Venho falar da mulher violada. A mulher violada não se encontra só na esquina da rua sombria. Se olharmos com mais atenção podemos vê-las dentro das suas próprias casas. Na cama do marido. Na cama do pai. De uma maneira geral são aquelas mulheres que servem para descarregar as ânsias de tais seres humanos, que são obrigadas a representar o papel de um puro objecto de descarga de energia. O que dá prazer a esses homens sabendo que a outra pessoa está a morrer por dentro a cada segundo que passa? Só eles podem responder. Para muitos é para isso que a mulher serve. 
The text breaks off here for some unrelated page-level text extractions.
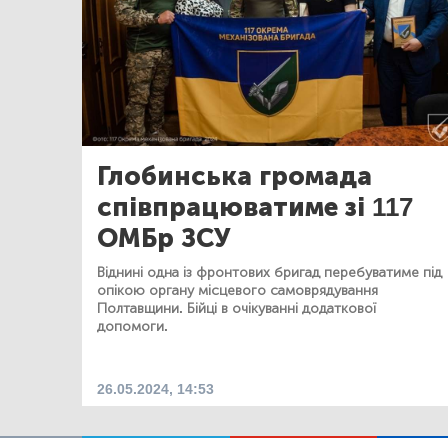
Глобинська громада
співпрацюватиме зі 117
ОМБр ЗСУ
Віднині одна із фронтових бригад перебуватиме під
опікою органу місцевого самоврядування
Полтавщини. Бійці в очікуванні додаткової
допомоги.
26.05.2024, 14:53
Venho falar da mulher obrigada a casar. Sim, porque não se pense que isso já não acontece nos dias de hoje. Até porque "dias de hoje" sofre uma mudança temporal consoante a região que estivermos a falar. Ainda hoje li uma notícia de mulheres cristãs egípcias que são raptadas para que casem com homens pertencentes ao Islão. Conseguem imaginar tal situação? Mas também há mulheres obrigadas a casar porque estão grávidas, sendo a própria família a primeira a pressionar. Mesmo sem ela querer. Mesmo sabendo em tantos casos que vão ser um saco de pancada.

Venho falar da mulher que usa aqueles lençóis pela cabeça abaixo. Quanta vergonha em se ser mulher! Quanta vergonha em se ter um clitóris, fonte de prazer e pecado! O melhor é cortarem-no. Ups, já vim atrasada...
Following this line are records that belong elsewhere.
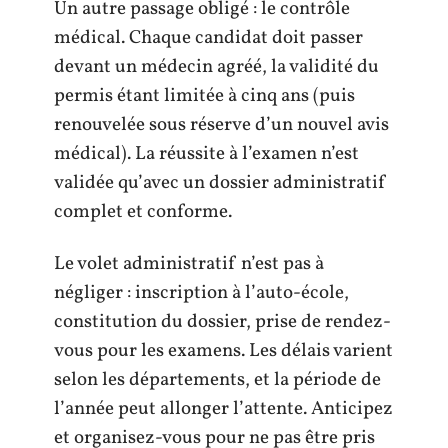
Un autre passage obligé : le contrôle
médical. Chaque candidat doit passer
devant un médecin agréé, la validité du
permis étant limitée à cinq ans (puis
renouvelée sous réserve d’un nouvel avis
médical). La réussite à l’examen n’est
validée qu’avec un dossier administratif
complet et conforme.
Le volet administratif n’est pas à
négliger : inscription à l’auto-école,
constitution du dossier, prise de rendez-
vous pour les examens. Les délais varient
selon les départements, et la période de
l’année peut allonger l’attente. Anticipez
et organisez-vous pour ne pas être pris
Venho falar da mulher ocidental. Da mulher ocidental da nossa geração. Tantas vezes presa por tradições antigas. Quero aqui destacar aquela mulher que teve liberdade para estudar. Que teve a liberdade para procurar emprego. Que teve liberdade para ter a mesma taxa de ocupação em cargos importantes, mas que não conseguiu. Que sente o machismo na empresa. Quem nunca sentiu?! Que vê um emprego recusado porque está grávda. Como é que achas que tu nasceste ó fiho da puta?! Para quem olham de lado porque fez um aborto. Não estou a dizer que concordo, mas se os homens ficassem grávidos não abortariam quase todos?! A mulher ocidental anda com mini saias, fuma na esplanada, bebe mais que os homens, conduz... Mas ainda falta dar um grande passo para que chegue a maior liberdade de todas: a liberdade da mente. Essa já não depende só dos homens, depende de nós. Temos de parar de nos criticar umas às outras (difícil eu sei!), para que juntas consigamos abrir não as pernas, mas a mente masculina.